Ever since I was a child growing up in Guatemala, I have loved the natural world. My country is full of wonderful biodiversity, from hicatee turtles swimming in rivers to scarlet macaws in flight and ramón trees that yield fruit crucial for the subsistence of our communities. It is a landscape of natural riches—and more so where it intertwines with the ancient vestiges of Mayan culture.
While I didn’t have much contact with wildlife in the capital, where I was born, I dedicated my afternoons to chasing butterflies in my schoolyard or the local park. I would think about what each butterfly’s life may have been like, who they had met, where they got their food.
It wasn’t until 1992, when a university internship led me to Uaxactún, a community within the Maya Biosphere Reserve in the Petén region, that I had my first wildlife encounter. There I saw a jaguar and a tapir for the first time. Though I confess I was a little bit scared, it was easy to fall in love with the Maya Forest.
My parents came from humble backgrounds, and they instilled in me the importance of a good education and working hard to do your best. They aspired for me to become a lawyer or a doctor, but I already knew I wanted to dedicate myself to conservation.
With conviction and determination, I enrolled at the University of San Carlos de Guatemala for a degree in renewable natural resources engineering. Although my parents did not understand my decision, my dear mother Doña Judith supported me in her own way, regularly sharing the news she had read about the latest threats to biodiversity, like forest fires or a possible bi-national highway plan with Mexico.
I’ve had two mentors who have greatly influenced my work and perspective on conservation. The first, when I came to Uaxactún in 1992, was Don Fernando Quixchán. Don Fernando was a chicle (or natural chewing gum) contractor, with incredible knowledge and passion about the history of chicle activity in Petén.
My second mentor was Roan Balas McNab, who hired me to join the Wildlife Conservation Society when he was the Guatemala Program Director. A true scientist with a passion for wildlife, archaeology, and the nature of the Maya Biosphere Reserve, Roan taught me the importance of seeing all situations as a landscape, of stepping back to analyze things from a more holistic perspective. But above all, he taught me to get out of my comfort zone. He pushed me to challenge myself and broaden my horizons.
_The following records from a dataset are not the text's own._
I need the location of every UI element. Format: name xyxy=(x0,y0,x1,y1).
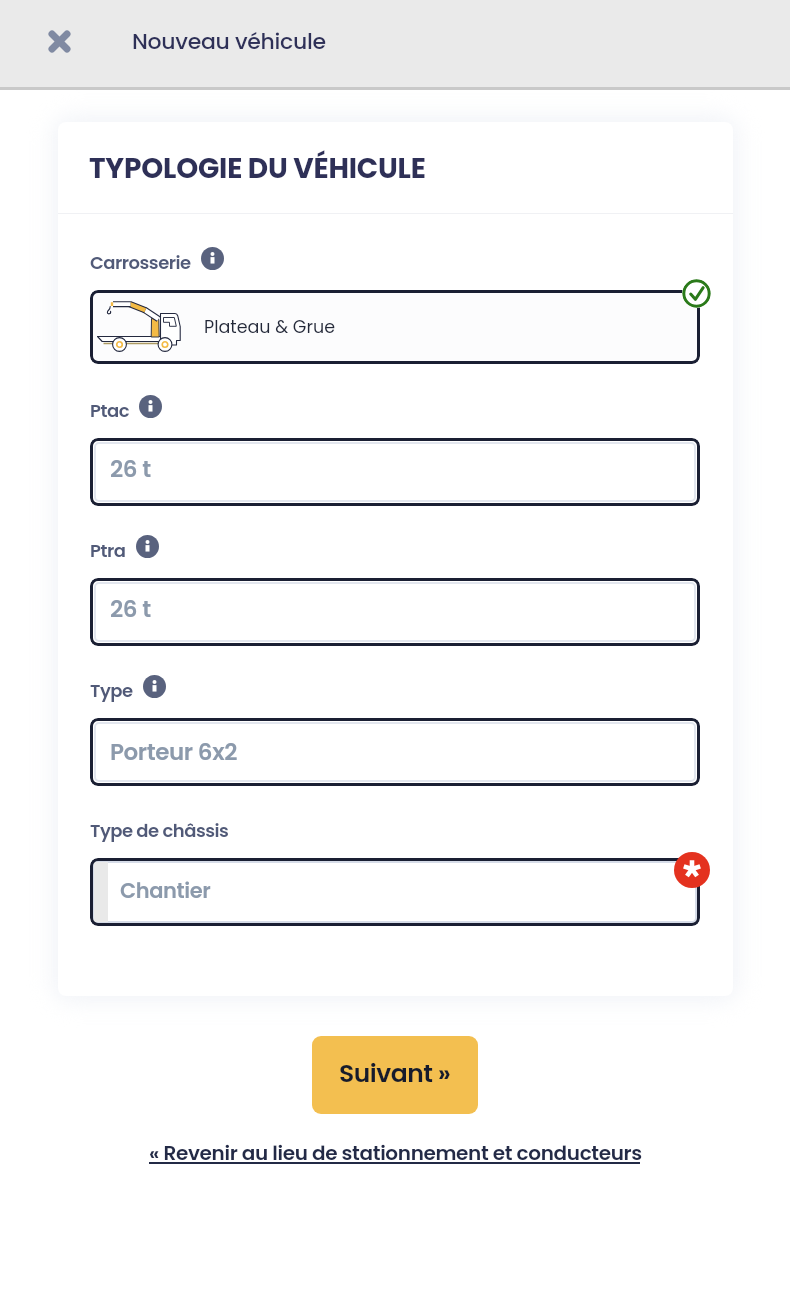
staticText: Porteur 6x2 xyxy=(110,736,237,768)
button[interactable]: Fermer xyxy=(38,20,80,62)
staticText: Nouveau véhicule xyxy=(132,26,326,57)
staticText: Ptra xyxy=(90,538,126,563)
staticText: Suivant » xyxy=(339,1056,451,1091)
staticText: Type xyxy=(90,678,133,703)
staticText: Ptac xyxy=(90,398,129,423)
staticText: Type de châssis xyxy=(90,818,229,843)
staticText: TYPOLOGIE DU VÉHICULE xyxy=(89,149,426,188)
button[interactable]: Information xyxy=(143,675,166,698)
button[interactable]: Information xyxy=(136,535,159,558)
staticText: Plateau & Grue xyxy=(204,315,335,340)
button[interactable]: « Revenir au lieu de stationnement et co… xyxy=(149,1139,642,1167)
staticText: Chantier xyxy=(120,876,211,905)
button[interactable]: Suivant » xyxy=(312,1036,478,1114)
button[interactable]: Information xyxy=(139,395,162,418)
other: Champ obligatoire xyxy=(674,852,710,888)
button[interactable]: 26 t xyxy=(90,578,700,646)
staticText: 26 t xyxy=(110,453,151,485)
button[interactable]: Chantier xyxy=(90,858,700,926)
staticText: « Revenir au lieu de stationnement et co… xyxy=(149,1139,642,1167)
button[interactable]: 26 t xyxy=(90,438,700,506)
button[interactable]: Plateau & Grue xyxy=(90,290,700,364)
staticText: Carrosserie xyxy=(90,250,191,275)
button[interactable]: Porteur 6x2 xyxy=(90,718,700,786)
staticText: 26 t xyxy=(110,593,151,625)
button[interactable]: Information xyxy=(201,247,224,270)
Lately, with WCS, I’ve been working with the Mayan Q’eqchi community of Paso Caballos, located within the Laguna del Tigre National Park, implementing a national reproductive health program and strengthening their governance for improved conservation and development.
I still vividly recall the signing of the first conservation agreement between the community, WCS, and the National Council of Protected Areas in 2010. After a big ceremony, all community members in attendance at the general assembly came forward to sign the agreement, which was followed by a party and an atmosphere of excitement.
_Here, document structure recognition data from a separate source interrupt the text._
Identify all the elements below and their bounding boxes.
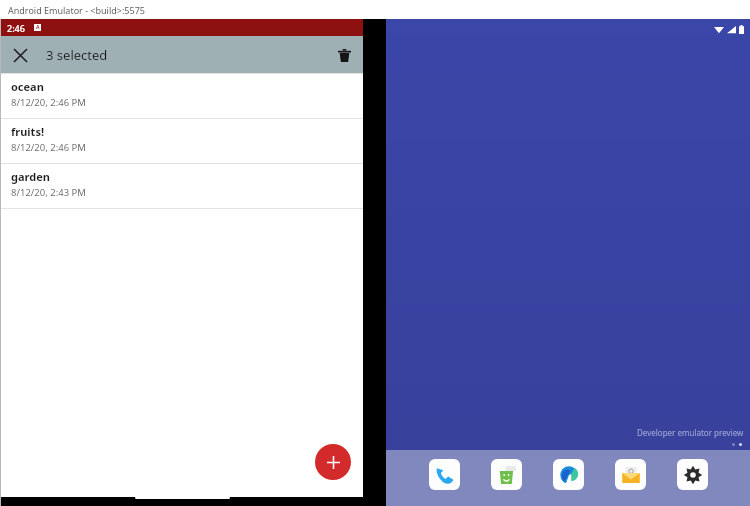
staticText: A — [36, 24, 40, 31]
staticText: Developer emulator preview — [637, 427, 744, 438]
staticText: 8/12/20, 2:46 PM — [11, 141, 86, 154]
staticText: garden — [11, 169, 50, 184]
staticText: 2:46 — [7, 22, 25, 34]
staticText: ocean — [11, 79, 44, 94]
button[interactable]: garden — [1, 163, 363, 208]
staticText: 8/12/20, 2:43 PM — [11, 186, 86, 199]
button[interactable]: ocean — [1, 73, 363, 118]
staticText: 3 selected — [46, 46, 108, 64]
button[interactable]: Add note — [315, 444, 351, 480]
button[interactable]: Store — [491, 459, 522, 490]
button[interactable]: Settings — [677, 459, 708, 490]
button[interactable]: Delete — [330, 41, 358, 69]
button[interactable]: Edge browser — [553, 459, 584, 490]
staticText: 8/12/20, 2:46 PM — [11, 96, 86, 109]
button[interactable]: fruits! — [1, 118, 363, 163]
staticText: Android Emulator - <build>:5575 — [8, 4, 145, 16]
button[interactable]: Close selection — [6, 41, 34, 69]
button[interactable]: Email — [615, 459, 646, 490]
staticText: fruits! — [11, 124, 45, 139]
button[interactable]: Phone — [429, 459, 460, 490]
At that time, I promised a community leader that I would not leave Paso Caballos until his school’s dirt floors had been covered with cement.
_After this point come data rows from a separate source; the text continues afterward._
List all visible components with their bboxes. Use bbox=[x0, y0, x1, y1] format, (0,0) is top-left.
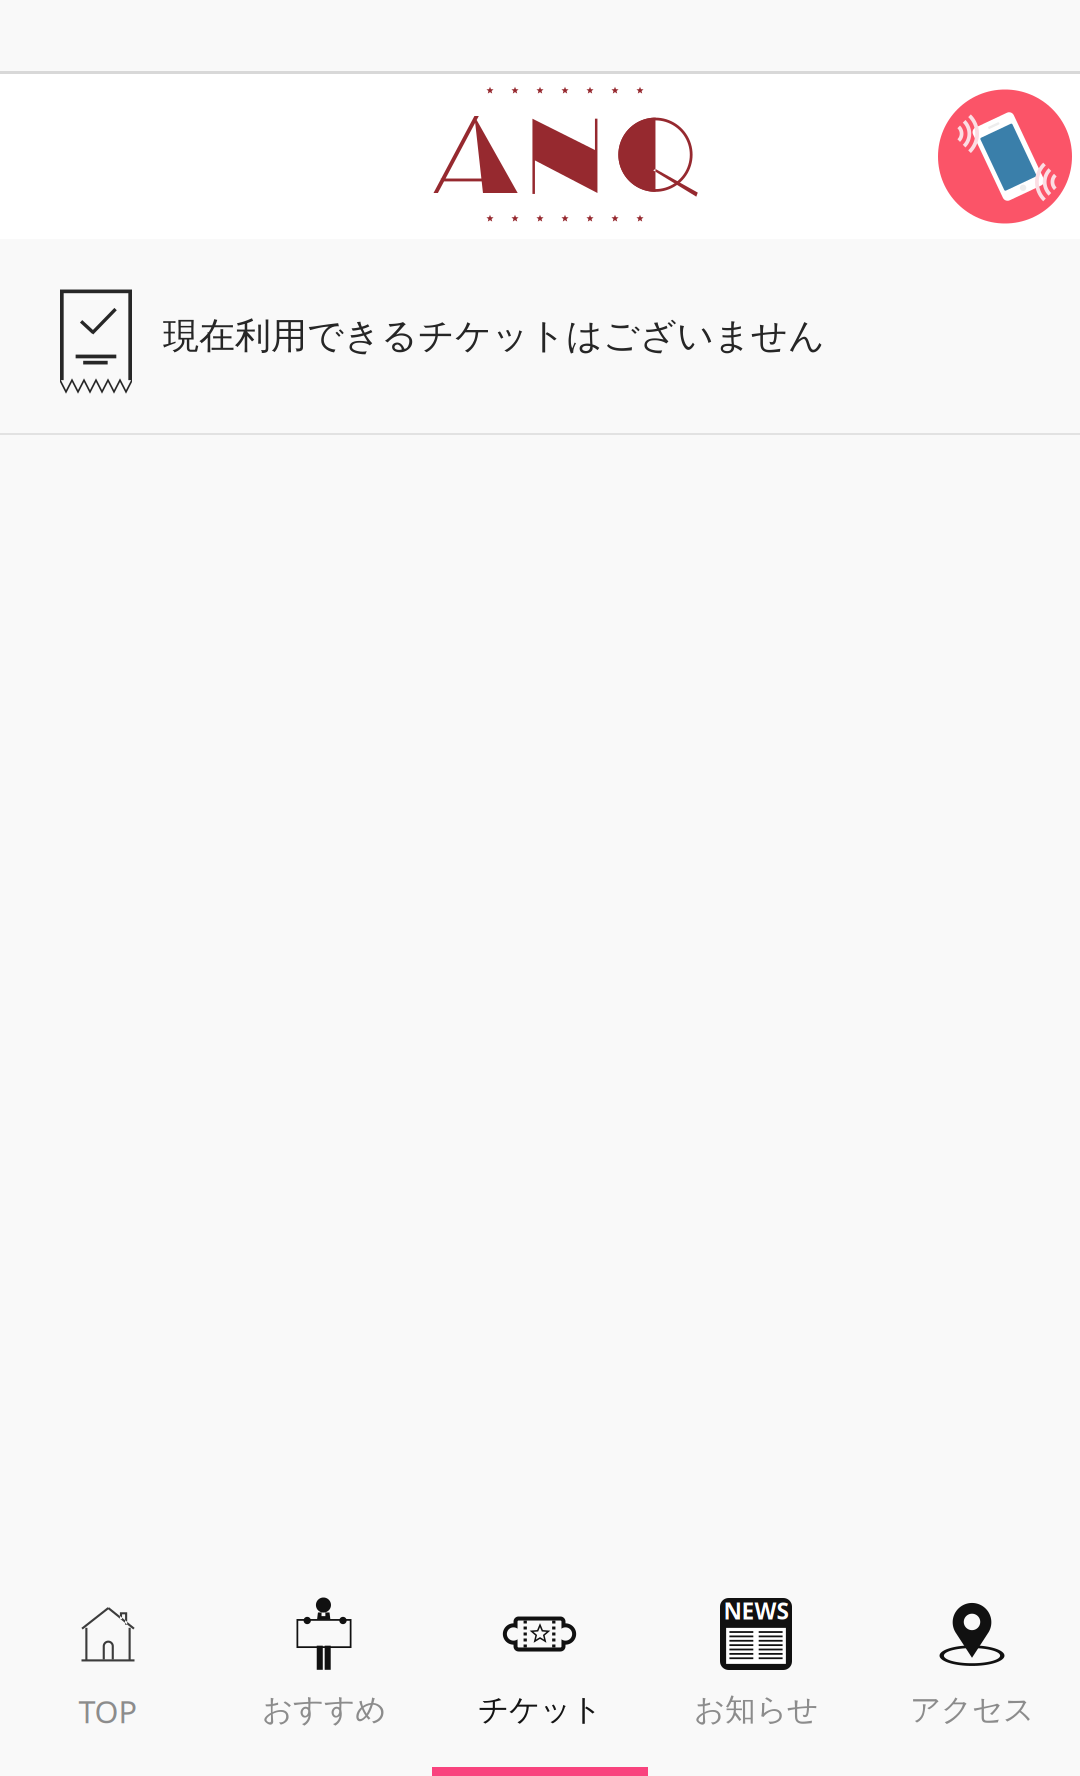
button[interactable]: TOP bbox=[0, 1560, 216, 1776]
staticText: おすすめ bbox=[262, 1691, 386, 1729]
staticText: お知らせ bbox=[694, 1691, 818, 1729]
button[interactable]: おすすめ bbox=[216, 1560, 432, 1776]
button[interactable]: シェイク bbox=[938, 90, 1072, 224]
button[interactable]: アクセス bbox=[864, 1560, 1080, 1776]
staticText: アクセス bbox=[910, 1691, 1034, 1729]
staticText: 現在利用できるチケットはございません bbox=[163, 314, 825, 358]
staticText: NEWS bbox=[724, 1596, 788, 1626]
staticText: TOP bbox=[78, 1691, 138, 1732]
button[interactable]: NEWS bbox=[648, 1560, 864, 1776]
button[interactable]: 現在利用できるチケットはございません bbox=[0, 239, 1080, 433]
button[interactable]: チケット bbox=[432, 1560, 648, 1776]
staticText: チケット bbox=[478, 1691, 602, 1729]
Ten years later, I find myself standing with a strengthened community despite the disadvantages that come with poverty, indigenous identity, and living within a national park. I can proudly say that working together we have managed, among other things, to neutralize the threat of forest fires, improve health care and infrastructure, and build four school classrooms, each with cement floors.
Progress in Paso Caballos allowed me to step away from the community and focus my attention on another troubled community within the Reserve. After completing college, I had worked with the Tropical Agricultural Research and Higher Education Center in the community of San Miguel La Palotada. We successfully helped them obtain the first community forestry concession in the Maya Biosphere Reserve in 1992.
Sadly, forest management and governance in the Reserve carry significant challenges that the community could not overcome, and by 2009 they lost their concession and land permanence rights. Then, close to two decades after participating in the original forest concession declaration, I had the privilege of returning to San Miguel La Palotada to support the community.
Working alongside the “Juntos por San Miguel” alliance, we began to repair the relationship between the community and the government and recover the community’s rights to inhabit the area. Soon, Guatemala’s National Council of Protected Areas (CONAP) and the leaders of San Miguel will sign a new cooperative agreement, vesting the community with access rights, and renewing the promise for the future of biodiversity in this landscape, and the larger Maya Biosphere Reserve.
I am proud of the community in San Miguel, of the Guatemalan government as represented by CONAP, and of our work in Guatemala that always seeks to achieve a balance between nature conservation and human well-being. I am optimistic for the future of conservation in Guatemala as long as we continue to respect our “great home”—the Earth—and understand that our true wealth lies in biodiversity.